In the same interview, he iterated that while he closely monitors the stock markets, he was not overly concerned that the current turmoil in financial markets would have any severe impact on the real economy. He ended by saying that he saw a much improved future for Japan over the course of the next year.
However, only a few days after this interview and in a desperate move to save his country’s worsening economic conditions, the Bank of Japan (BOJ) surprised the world by announcing a negative interest rate policy for the first time in its history.
Under this policy, effective from 16thof Feb 2016, Japanese banks have to pay 0.1% to BOJ for their marginal excess reserves that they kept at the central bank.
Why Negative Rates?
The decision to turn to negative rates came after BOJ was unsuccessful in restoring Japan’s economy following many rounds of stimulus packages and easing monetary policies. By bringing the rates down to negative territory, Mr. Kuroda is hoping to put more pressure on banks to increase their lending activities in order to prop up the economy. Also, BOJ is anxiously hoping to be able to motivate corporate Japan to get their massive cash holdings to work or to even move those funds overseas in search for better yields. Capital outflows will inherently push the yen lower against other currencies; a consequence that BOJ is greatly fond of.
Also, BOJ is hoping to motivate corporate Japan to get their massive cash holdings to work or to even move those funds overseas in search for better yields. Capital outflows will inherently push the yen lower against other currencies; a consequence that BOJ is greatly fond of.
The FX market’s unexpected reaction
Every FX trader knows that interest rates have a direct impact on currencies. So when the interest rate goes up (down), the currency with higher (lower) interest rate will appreciate (depreciate) against those with unchanged or lower (higher) interest rates. According to this theory, now that the BOJ are pursuing negative rates, we should see the yen posting significant declines. This theory worked, but only very temporarily.
The red arrow in the graph below shows the yen reaction after the news broke out. As you can see, the initial reaction was to a lower yen.
However, this didn’t last long and the Japanese currency began to reverse its course soon after the initial reaction (the blue arrow).

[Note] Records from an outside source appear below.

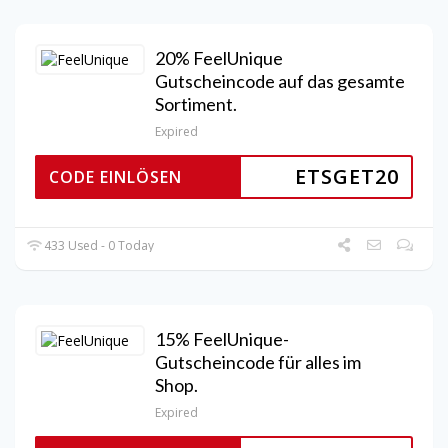
20% FeelUnique
Gutscheincode auf das gesamte
Sortiment.
Expired
ETSGET20
CODE EINLÖSEN
433 Used - 0 Today
15% FeelUnique-
Gutscheincode für alles im
Shop.
Expired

In a matter of 17 trading days after BOJ’s announcements, the yen appreciated by 5.7% (measure from close to close and as at 17 of Feb 2016) against USD.
Have we seen this before?
Kuroda is not the only central bank governor who has seen his currency fly after introducing negative rates. European Central Bank’s Mario Draghi saw the euro appreciating by some 5.1% from 2nd of December 2015 when he cut a key rate further into negative territory.
It is interesting to note that, whilst cutting rates has not clearly worked for yen and euro, increasing rates have not worked for the U.S. dollar either. As we discussed previously, increasing rates should push the currency with higher interest rates higher.
However, the graph below shows the USD index has actually lost value since the US Federal Reserve increased the interest rates for the first time since the GFC, on 16 December 2015.
When nothing works
Part of the reason why the FX market does not behave, goes back to the point that we are living in a rather unusual era. First there was the GFC, then we had zero interest rates coupled with hundreds of billion dollars in liquidity aids (which arguably created over inflated asset prices) and now, because none of the previous measures have been very effective, we are going into a negative interest rate era. Something the market is not overly accustomed to.
The combination of the above plus the current turmoil in the financial markets have made many worry about the effectiveness of central banks policies in stabilizing the markets and in restoring economic growth.
Therefore, the way market prices the asset classes these days is widely different from what policy makers want to see.